A instrução, o parecer e a decisão: dissonâncias sobre os efeitos do voto de qualidade

Por Carlos Augusto Daniel Neto

Fernando Brasil de Oliveira Pinto

Maria Carolina Maldonado Mendonça Kraljevic

Um novo capítulo dos efeitos do voto de qualidade?

Em um pano rápido, a edição do artigo 19-E da Lei nº 10.522/02, em abril de 2020, que criou o desempate pró-contribuinte (e sua posterior e polêmica “regulamentação” pela Portaria MF nº 260/20), passando pela MP nº 1.160/23 (não convertida em lei), e, finalmente, a edição da Lei nº 14.689/23 (que retomou o voto de qualidade e estabeleceu benefícios aos contribuintes derrotados por esse instrumento), marcou um período de intensos questionamentos jurídicos a respeito da interpretação e aplicação das regras relativas ao desempate dos julgamentos no Carf.

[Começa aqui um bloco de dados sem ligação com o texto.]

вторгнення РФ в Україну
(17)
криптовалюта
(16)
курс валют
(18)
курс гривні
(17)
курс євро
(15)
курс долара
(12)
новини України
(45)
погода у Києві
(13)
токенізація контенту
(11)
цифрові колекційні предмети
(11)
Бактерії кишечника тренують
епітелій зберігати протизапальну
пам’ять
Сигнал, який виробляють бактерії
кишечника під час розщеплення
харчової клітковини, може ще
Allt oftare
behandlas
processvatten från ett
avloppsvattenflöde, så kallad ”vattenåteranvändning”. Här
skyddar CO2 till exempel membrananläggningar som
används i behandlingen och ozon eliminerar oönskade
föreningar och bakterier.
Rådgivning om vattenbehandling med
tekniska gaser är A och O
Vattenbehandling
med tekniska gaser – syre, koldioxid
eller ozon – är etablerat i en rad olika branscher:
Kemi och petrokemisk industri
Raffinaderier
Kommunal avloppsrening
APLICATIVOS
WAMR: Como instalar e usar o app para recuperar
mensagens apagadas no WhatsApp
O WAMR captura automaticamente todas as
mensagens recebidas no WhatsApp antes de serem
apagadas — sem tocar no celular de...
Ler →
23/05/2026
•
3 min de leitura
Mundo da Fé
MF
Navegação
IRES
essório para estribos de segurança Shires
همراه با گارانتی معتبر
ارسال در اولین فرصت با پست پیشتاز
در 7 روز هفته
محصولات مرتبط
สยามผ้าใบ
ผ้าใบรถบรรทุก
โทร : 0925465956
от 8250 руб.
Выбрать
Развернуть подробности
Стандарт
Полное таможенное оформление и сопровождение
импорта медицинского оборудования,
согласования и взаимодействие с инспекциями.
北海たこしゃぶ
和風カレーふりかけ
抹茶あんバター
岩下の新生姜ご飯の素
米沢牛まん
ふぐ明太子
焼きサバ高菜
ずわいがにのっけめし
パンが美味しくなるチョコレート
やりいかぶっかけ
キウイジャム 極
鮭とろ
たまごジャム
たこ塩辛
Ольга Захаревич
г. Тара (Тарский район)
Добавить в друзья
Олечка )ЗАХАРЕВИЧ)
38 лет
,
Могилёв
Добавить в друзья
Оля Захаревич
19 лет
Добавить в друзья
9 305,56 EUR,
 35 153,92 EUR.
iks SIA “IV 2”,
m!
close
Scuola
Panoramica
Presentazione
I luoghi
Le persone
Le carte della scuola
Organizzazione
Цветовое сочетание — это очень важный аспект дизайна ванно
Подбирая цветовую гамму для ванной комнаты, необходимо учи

Em razão da redação de todos os dispositivos legais que trataram do tema, tem se tornado rotineiro que, a cada edição de nova norma infralegal buscando explicitar ou regulamentar os efeitos das decisões por empate no âmbito do Carf, novas críticas sejam postas. Essas controvérsias, por um lado, aumentaram a insegurança jurídica dos contribuintes e dos próprios aplicadores das regras, refletindo-se em um esperado aumento de litigiosidade; e por outro, deram combustível farto para as análises da “Direto do Carf”.

E o mais novo capítulo desses embates é a publicação da Instrução Normativa RFB nº 2.205/24, definindo a interpretação desse órgão sobre os artigos 25, §9º-A e 25-A do Decreto nº 70.235/72, com a redação dada pela Lei nº 14.689/23, fortemente – mas não totalmente – influenciada pelo Parecer SEI Nº 943/2024/MF (doravante, apenas parecer), exarado pela PGFN em abril, trazendo algumas restrições relevantes aos efeitos do voto de qualidade quando da liquidação do crédito sob discussão.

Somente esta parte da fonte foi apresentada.